### What you will do
What you return must be the full data, repeated verbatim, with no pictures in it.

### Exercise inputs
# # # # # # #

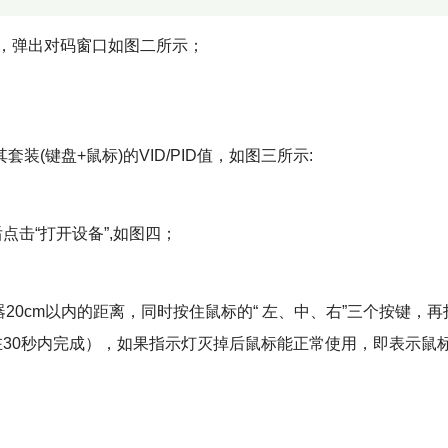
件，弹出对码窗口如图二所示；
其套装(键盘+鼠标)的VID/PID值，如图三所示:
然后点击“打开设备”,如图四；
器20cm以内的距离，同时按住鼠标的“ 左、中、右”三个按键，
在30秒内完成），如果指示灯灭掉后鼠标能正常使用，即表示鼠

# # # # # # #

### Response area
件，弹出对码窗口如图二所示；
其套装(键盘+鼠标)的VID/PID值，如图三所示:
然后点击“打开设备”,如图四；
器20cm以内的距离，同时按住鼠标的“ 左、中、右”三个按键，
在30秒内完成），如果指示灯灭掉后鼠标能正常使用，即表示鼠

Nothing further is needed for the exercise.